Question: I went to Culinary School not realizing my student loans would cost me around $1,000 a Month.
We had to file a Chapter 13 bankruptcy to hold them off for 5 years, but I will still be hurting when it is over and Sallie Mae will not even consolidate the loans anymore.
I am now a police officer because cooking jobs in Alabama will not support my family, much less pay my loans. Any tips for dealing with student loans after bankruptcy?
Answer: Since you are now working as a police officer, your best option may be to investigate whether you will qualify for student loan forgiveness.
This is granted to certain individuals who work in public service fields. To be specific, look into the debt-forgiveness provisions of the College Cost Reduction and Access Act, which became effective July 1, 2008.
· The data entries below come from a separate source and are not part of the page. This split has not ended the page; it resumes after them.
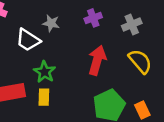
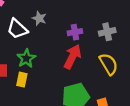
purple cross: (93, 18) -> (75, 32), moved

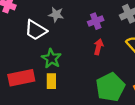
red arrow: (73, 57) -> (98, 47), size x0.6

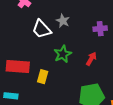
purple cross: (96, 21) -> (100, 29), moved
green star: (51, 58) -> (63, 54), moved

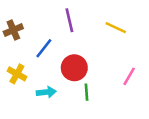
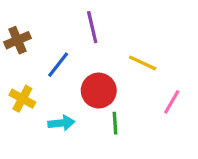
yellow line: (116, 28) -> (143, 63), moved

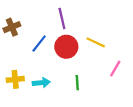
red circle: (99, 91) -> (66, 47), moved
yellow cross: (22, 99) -> (15, 79), moved, turned -35

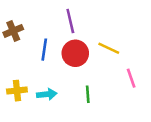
blue line: (39, 43) -> (44, 50), turned -30
pink line: (115, 69) -> (131, 78), turned -49

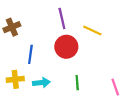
yellow line: (109, 48) -> (92, 30), moved
blue line: (44, 50) -> (30, 54), moved
pink line: (131, 78) -> (115, 87), moved

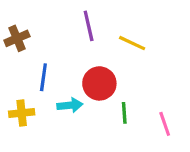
red circle: (66, 47) -> (99, 83), moved
cyan arrow: (41, 83) -> (70, 105), moved
green line: (77, 83) -> (124, 113), moved

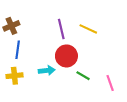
purple line: (89, 26) -> (61, 29), moved
blue line: (43, 77) -> (18, 50), moved
green line: (124, 113) -> (83, 76), turned -56

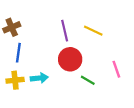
cyan arrow: (47, 71) -> (39, 78), moved
pink line: (110, 83) -> (116, 69), moved

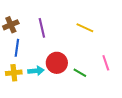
purple line: (65, 31) -> (42, 28), moved
red circle: (70, 59) -> (57, 63), moved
Its purpose is to help eliminate the student loan burden of public services employees, ranging from school teachers and social workers to fire fighters and police officers like yourself.
I don’t know many key facts about your situation, like whether or not you had federal loans or private loans, the exact total of all your college loans, and how long you may have been paying on them in the past. Nor do I have any idea about your income and expenses, or how long ago it was that you filed for bankruptcy protection. So it’s hard for me to give you more individualized guidance.
In any event, you can get additional information and advice about your loans online from the federal government at: http://www.studentaid.ed.gov.
Also, even though Sallie Mae appears to have told you that you can’t consolidate, I wouldn’t rely solely on their word. To find out if you are eligible for a federal direct consolidation loan (which would also help you qualify for loan forgiveness) call the Department of Education at 800-557-7392 or visit their loan consolidation page.